Juillet 1976, sur la côte ouest des Etats-Unis. Non loin de San Diego, à la Jolla, se joue un petit tournoi de tennis amateur. Et, sensation, la tenante du titre se fait surprendre par une quasi-inconnue. Renée Clarke, la gagnante, a 42 ans, mais possède quelques atouts : cette grande athlète, 1,85m, contrôle le jeu et fatigue ses adversaires grâce à un puissant service. Averti par un spectateur surpris par ses qualités, un reporter de télévision couvrant l’événement local se met à enquêter, fouille son passé et découvre qu’à sa naissance, en 1934, la joueuse s’appelait… Richard Raskin.
Scandale : la gagnante était en fait un gagnant. Un an auparavant, celle qui se fait appeler Renée a changé de sexe via une opération réalisée au Maroc dans la plus grande discrétion. Une transformation qu’elle espérait en réalité « depuis l’âge de 9 ans », révélera-t-elle des années plus tard.

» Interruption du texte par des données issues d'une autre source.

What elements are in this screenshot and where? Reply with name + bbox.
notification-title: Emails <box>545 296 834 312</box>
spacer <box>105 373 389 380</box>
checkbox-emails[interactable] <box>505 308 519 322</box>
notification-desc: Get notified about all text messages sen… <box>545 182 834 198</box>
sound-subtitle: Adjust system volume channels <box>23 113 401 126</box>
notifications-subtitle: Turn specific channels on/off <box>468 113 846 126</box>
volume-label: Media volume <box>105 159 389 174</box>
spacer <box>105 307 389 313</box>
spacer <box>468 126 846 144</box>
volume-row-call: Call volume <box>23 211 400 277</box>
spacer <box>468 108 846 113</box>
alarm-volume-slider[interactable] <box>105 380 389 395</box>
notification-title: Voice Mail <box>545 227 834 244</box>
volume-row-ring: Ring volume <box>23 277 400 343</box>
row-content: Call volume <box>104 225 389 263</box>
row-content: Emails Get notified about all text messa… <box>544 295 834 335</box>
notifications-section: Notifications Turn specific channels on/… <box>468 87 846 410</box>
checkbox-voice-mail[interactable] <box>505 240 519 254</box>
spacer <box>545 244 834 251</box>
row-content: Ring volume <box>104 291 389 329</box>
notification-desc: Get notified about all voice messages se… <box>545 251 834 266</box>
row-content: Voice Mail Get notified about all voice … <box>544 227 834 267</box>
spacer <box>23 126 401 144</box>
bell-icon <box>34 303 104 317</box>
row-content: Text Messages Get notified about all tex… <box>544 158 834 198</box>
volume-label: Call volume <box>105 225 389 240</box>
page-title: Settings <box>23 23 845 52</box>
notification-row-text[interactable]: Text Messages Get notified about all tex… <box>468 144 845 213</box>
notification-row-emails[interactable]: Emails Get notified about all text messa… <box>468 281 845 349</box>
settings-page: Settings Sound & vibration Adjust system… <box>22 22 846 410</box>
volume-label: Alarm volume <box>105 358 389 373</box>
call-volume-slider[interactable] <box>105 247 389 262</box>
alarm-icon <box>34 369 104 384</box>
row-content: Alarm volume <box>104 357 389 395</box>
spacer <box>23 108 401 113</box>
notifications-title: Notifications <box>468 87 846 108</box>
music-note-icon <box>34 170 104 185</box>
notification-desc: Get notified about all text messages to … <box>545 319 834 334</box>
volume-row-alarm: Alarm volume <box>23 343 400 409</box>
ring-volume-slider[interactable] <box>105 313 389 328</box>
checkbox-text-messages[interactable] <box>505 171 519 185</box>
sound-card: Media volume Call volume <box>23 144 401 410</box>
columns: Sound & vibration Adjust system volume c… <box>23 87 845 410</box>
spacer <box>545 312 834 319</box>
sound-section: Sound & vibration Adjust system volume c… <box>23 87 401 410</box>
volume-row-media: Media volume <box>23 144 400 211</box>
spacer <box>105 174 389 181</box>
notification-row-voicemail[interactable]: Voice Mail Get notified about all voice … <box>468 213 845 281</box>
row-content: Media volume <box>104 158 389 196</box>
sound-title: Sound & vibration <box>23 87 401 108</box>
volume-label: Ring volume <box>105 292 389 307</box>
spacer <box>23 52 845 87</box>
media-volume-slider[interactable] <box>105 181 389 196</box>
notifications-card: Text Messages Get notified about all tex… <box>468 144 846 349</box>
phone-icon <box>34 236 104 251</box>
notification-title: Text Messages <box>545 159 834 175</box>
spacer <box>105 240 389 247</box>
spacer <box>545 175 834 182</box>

Une révélation qui fait scandale
En Californie, personne n’était au courant de sa récente métamorphose. Et surtout pas les organisateurs du tournoi, où elle a excellé. Le monde découvre alors que Renée, qui vit enfin comme la femme qu’elle a toujours voulu être, a renoncé à sa vie new-yorkaise. Elle a tout plaqué : son confortable job d’ophtalmo, ses amis, sa famille… Car Richard, marié à une mannequin, a un fils de 5 ans à l’époque.
La révélation fait l’effet d’une bombe. L’Usta, la fédération américaine de tennis (qui organise les tournois comme l’US Open), trouve le moyen de lui barrer la route: elle lui impose de passer un test chromosomique avant de participer à l’US Open, un test qui prouverait qu’elle est bien une femme. Ce qui revient, au final, à lui interdire de jouer, puisqu’elle refuse de s’y prêter ! « Je n’ai pas compris, s’exclamera l’athlète, pourquoi je ne devais pas avoir le droit de concourir à ce grand chelem. » Une compétition qu’elle connaît bien : deux décennies plus tôt, Richard avait participé au tournoi simple messieurs, à l’époque où ce n’était qu’un tournoi amateur (au mieux, il avait atteint le deuxième tour).

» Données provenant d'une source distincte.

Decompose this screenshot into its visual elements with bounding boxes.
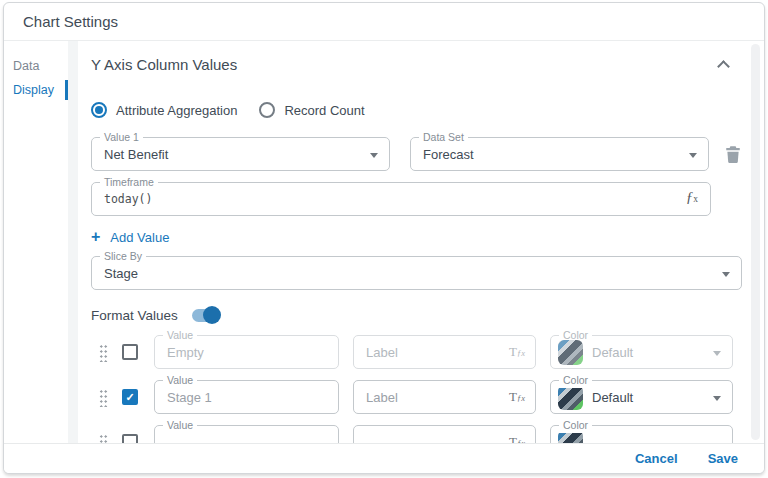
format-values-toggle[interactable] xyxy=(192,309,219,322)
format-value-row: Value Tƒx Color xyxy=(91,425,742,443)
row-color-value: Default xyxy=(592,390,633,405)
plus-icon: + xyxy=(91,230,100,244)
radio-selected-icon xyxy=(91,102,107,118)
row-label-placeholder: Label xyxy=(366,390,398,405)
drag-handle-icon[interactable] xyxy=(99,388,108,407)
row-value-field[interactable]: Value xyxy=(154,425,339,443)
dropdown-arrow-icon xyxy=(713,351,721,356)
row-color-dropdown[interactable]: Color Default xyxy=(550,335,733,369)
dropdown-arrow-icon xyxy=(689,153,697,158)
toggle-knob xyxy=(203,306,221,324)
format-values-label: Format Values xyxy=(91,308,178,323)
sidebar-item-data-label: Data xyxy=(13,59,39,73)
radio-record-count-label: Record Count xyxy=(284,103,364,118)
dataset-field-label: Data Set xyxy=(419,130,468,145)
color-swatch-icon xyxy=(558,340,583,365)
add-value-button[interactable]: + Add Value xyxy=(91,229,742,245)
vertical-scrollbar[interactable] xyxy=(751,44,760,440)
drag-handle-icon[interactable] xyxy=(99,433,108,444)
sidebar-item-data[interactable]: Data xyxy=(4,56,68,76)
timeframe-field[interactable]: Timeframe today() ƒx xyxy=(91,182,711,216)
text-formula-icon[interactable]: Tƒx xyxy=(509,389,525,405)
row-value-text: Stage 1 xyxy=(167,390,212,405)
text-formula-icon[interactable]: Tƒx xyxy=(509,434,525,443)
value1-field-label: Value 1 xyxy=(100,130,143,145)
format-value-row: ✓ Value Stage 1 Label Tƒx Color Default xyxy=(91,380,742,414)
slice-by-field-label: Slice By xyxy=(100,249,146,264)
dataset-selected-value: Forecast xyxy=(423,147,474,162)
chevron-up-icon[interactable] xyxy=(717,60,730,73)
dataset-dropdown[interactable]: Data Set Forecast xyxy=(410,137,709,171)
timeframe-field-label: Timeframe xyxy=(100,175,158,190)
section-header: Y Axis Column Values xyxy=(91,56,742,73)
check-icon: ✓ xyxy=(125,392,134,403)
radio-attribute-aggregation-label: Attribute Aggregation xyxy=(116,103,237,118)
format-value-row: Value Empty Label Tƒx Color Default xyxy=(91,335,742,369)
sidebar-item-display[interactable]: Display xyxy=(4,80,68,100)
dropdown-arrow-icon xyxy=(370,153,378,158)
fx-formula-icon[interactable]: ƒx xyxy=(686,189,698,206)
add-value-label: Add Value xyxy=(110,230,169,245)
value1-dropdown[interactable]: Value 1 Net Benefit xyxy=(91,137,390,171)
row-color-dropdown[interactable]: Color Default xyxy=(550,380,733,414)
sidebar-item-display-label: Display xyxy=(13,83,54,97)
timeframe-expression: today() xyxy=(104,192,152,206)
dropdown-arrow-icon xyxy=(722,272,730,277)
row-label-field[interactable]: Label Tƒx xyxy=(353,335,536,369)
sidebar-divider xyxy=(68,41,78,443)
color-swatch-icon xyxy=(558,385,583,410)
row-checkbox-checked[interactable]: ✓ xyxy=(122,389,138,405)
row-checkbox-unchecked[interactable] xyxy=(122,434,138,443)
dialog-header: Chart Settings xyxy=(4,3,764,41)
save-button[interactable]: Save xyxy=(708,451,738,466)
display-settings-panel: Y Axis Column Values Attribute Aggregati… xyxy=(78,41,764,443)
cancel-button[interactable]: Cancel xyxy=(635,451,678,466)
row-label-field[interactable]: Label Tƒx xyxy=(353,380,536,414)
row-value-text: Empty xyxy=(167,345,204,360)
dialog-title: Chart Settings xyxy=(23,13,118,30)
row-color-label: Color xyxy=(559,373,592,388)
row-checkbox-unchecked[interactable] xyxy=(122,344,138,360)
trash-icon[interactable] xyxy=(724,144,742,164)
text-formula-icon[interactable]: Tƒx xyxy=(509,344,525,360)
row-label-placeholder: Label xyxy=(366,345,398,360)
row-value-field[interactable]: Value Stage 1 xyxy=(154,380,339,414)
row-value-label: Value xyxy=(163,328,197,343)
row-color-value: Default xyxy=(592,345,633,360)
radio-attribute-aggregation[interactable]: Attribute Aggregation xyxy=(91,102,237,118)
row-color-label: Color xyxy=(559,418,592,433)
dropdown-arrow-icon xyxy=(713,396,721,401)
row-value-label: Value xyxy=(163,418,197,433)
row-value-label: Value xyxy=(163,373,197,388)
section-title: Y Axis Column Values xyxy=(91,56,237,73)
slice-by-dropdown[interactable]: Slice By Stage xyxy=(91,256,742,290)
chart-settings-dialog: Chart Settings Data Display Y Axis Colum… xyxy=(3,2,765,474)
radio-record-count[interactable]: Record Count xyxy=(259,102,364,118)
radio-unselected-icon xyxy=(259,102,275,118)
row-label-field[interactable]: Tƒx xyxy=(353,425,536,443)
row-value-field[interactable]: Value Empty xyxy=(154,335,339,369)
settings-sidebar: Data Display xyxy=(4,41,68,443)
row-color-dropdown[interactable]: Color xyxy=(550,425,733,443)
dialog-footer: Cancel Save xyxy=(4,443,764,473)
value1-selected-value: Net Benefit xyxy=(104,147,168,162)
drag-handle-icon[interactable] xyxy=(99,343,108,362)
slice-by-selected-value: Stage xyxy=(104,266,138,281)
aggregation-mode-group: Attribute Aggregation Record Count xyxy=(91,102,742,118)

Cette interdiction touche à ce qu’il y a de plus intime pour la joueuse de tennis, dont les portes se ferment également à Roland-Garros et à Wimbledon. « On m’a déshabillée devant le monde », regrettera-t-elle.
Un victoire en justice
Mais Renée, qui a choisi ce patronyme en référence au mot Renaissance en français, refuse de se laisser faire. Elle va se battre pour changer les mentalités. Elle poursuit l’Usta, car elle trouve la décision injuste. Renée considère surtout qu’avoir le droit de jouer revient à lui laisser la possibilité d’être acceptée en tant que femme, son souhait le plus cher. Car elle refuse d’être constamment ramenée à son passé de « transsexuelle ».
Elle attendra un an pour fêter une superbe victoire : le 16 août 1977, le juge new-yorkais Alfred Ascione lui donne raison. « Des preuves médicales écrasantes, indique-t-il, montrent que l’intéressée est maintenant une femme et que le test chromosomique n’est pas et ne doit pas être le seul critère pour déterminer le sexe d’une personne. » Et le juge de poursuivre : « Il serait contraire aux droits de l’Homme en vigueur dans l’État de New-York, interdisant toute discrimination sexiste, d’empêcher Renée Richards de participer à l’open des États-Unis de Forest Hills. »
Une carrière honorable
Ouf de soulagement : Richard est bien devenue Renée ! Ravie, elle reprend le chemin des cours et participe au grand chelem. En simple, elle s’arrête au premier tour, vaincue par la Britannique Virginia Wade, qui a soulevé, l’été précédent, la coupe à Wimbledon. Mais la joueuse se hisse tout de même en finale en double, avec sa partenaire de jeu Betty-Ann Stuart. Les deux femmes s’inclinent contre la paire Navratilova – Stöve. Une performance remarquable pour cette ex-ophtalmo de 43 ans.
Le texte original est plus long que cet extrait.